Les administrateurs durent se résigner à paraître devant le fatal tribunal. Le 30 floréal (19 mai 1794), veille du jugement, à sept heures du soir, trois copies de l'acte d'accusation, comprenant dix-sept pages sur papier tellière, furent notifiées par l'huissier Lelièvre, non aux trente prisonniers, mais à leurs défenseurs, Riou-Kersalaûn, Le Hir et Chiron.
Sans prendre le temps de le lire, Lehir et Riou-Kersalaün coururent au château. Mais comment recueillir dans une si courte entrevue les moyens de défense des accusés ? Onze d'entre eux entouraient à la fois M. Lehir et lui présentaient des notes. Les défenseurs se séparèrent de leurs malheureux clients, sous les plus sombres pressentiments, en leur disant : « A demain sept heures ». Les portes de la prison se refermèrent sur les accusés.

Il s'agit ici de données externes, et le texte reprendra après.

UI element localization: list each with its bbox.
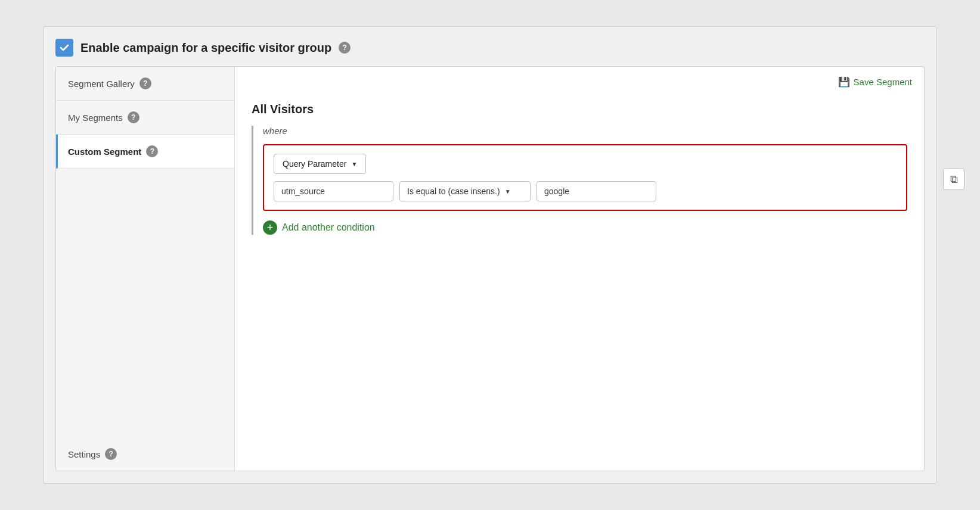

Mais laissons comjyiètement la parole à M. Levot, qui a raconté d'une façon si pathétique ce qui s'est passé dans ce monstrueux procès. On croirait entendre un témoin oculaire. C'est à lui que nous empruntons la plupart de ces détails. (Histoire de Brest, pendant la Terreur).
« Le lendemain (20 mai), dès six heures du matin, toute la garnison était sous les armes. Conformément à la réquisition que Donzé-Verteuil avait adressée la veille à l’autorité militaire, quatre mille hommes de troupes étaient échelonnés dans les rues que les accusés devaient traverser, et dans les principaux carrefours. Huit cents maratistes de l'armée révolutionnaire étaient spécialement chargés de l'escorte et de la surveillance des accusés dans le long trajet qu'ils avaient à faire avant d'arriver au lieu des séances du tribunal. C'était dans la chapelle de l'ancien séminaire des Jésuites. Au fond du sanctuaire, devant une table surchargée de papiers, étaient assis les juges, coiffés du bonnet rouge. A gauche de cette table avaient pris place Donzé-Verteuil et Bonnet [Note : Bonnet, ancien procureur au Châlelet, puis secrétaire de Fouquier-Tinville. A cette double école il avait appris à grouper, avec une adresse machiavélique, les faits servant de motif ou de prétexte aux actes d'accusation dont il fut le rédacteur presque constant. Un œil de verre ajoutait, par sa fixité, à l'aspect sinistre de son visage, aspect en harmonie avec son caractère]. Derrière eux, sur une estrade, étaient les jurés. Sur une autre estrade en face, se voyaient les accusés, placés chacun entre deux gendarmes, le sabre au poing, et éloignés de leurs défenseurs qui ne pouvaient communiquer avec eux. Des piquets de l'armée révolutionnaire gardaient toutes les issues.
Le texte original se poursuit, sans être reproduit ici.